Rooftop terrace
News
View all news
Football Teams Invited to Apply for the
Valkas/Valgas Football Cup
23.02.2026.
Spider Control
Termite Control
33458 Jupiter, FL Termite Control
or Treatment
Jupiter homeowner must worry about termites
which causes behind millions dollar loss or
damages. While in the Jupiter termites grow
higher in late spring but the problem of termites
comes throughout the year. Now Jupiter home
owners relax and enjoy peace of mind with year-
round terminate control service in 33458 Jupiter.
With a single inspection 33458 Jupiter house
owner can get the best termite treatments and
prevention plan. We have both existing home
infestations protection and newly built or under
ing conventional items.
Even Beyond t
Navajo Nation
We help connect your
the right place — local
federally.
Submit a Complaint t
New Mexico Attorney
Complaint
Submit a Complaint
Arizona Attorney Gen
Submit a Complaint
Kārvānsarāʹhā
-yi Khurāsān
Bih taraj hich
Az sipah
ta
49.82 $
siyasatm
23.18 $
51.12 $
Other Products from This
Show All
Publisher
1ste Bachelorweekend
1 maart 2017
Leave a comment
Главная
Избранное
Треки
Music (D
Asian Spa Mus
__________
What this task involves:
Every line from the one containing "Submit a Complaint t" to the end of the entries must be set down exactly, with none omitted and none added.

Expected answer:
Submit a Complaint t
New Mexico Attorney
Complaint
Submit a Complaint
Arizona Attorney Gen
Submit a Complaint
Kārvānsarāʹhā
-yi Khurāsān
Bih taraj hich
Az sipah
ta
49.82 $
siyasatm
23.18 $
51.12 $
Other Products from This
Show All
Publisher
1ste Bachelorweekend
1 maart 2017
Leave a comment
Главная
Избранное
Треки
Music (D
Asian Spa Mus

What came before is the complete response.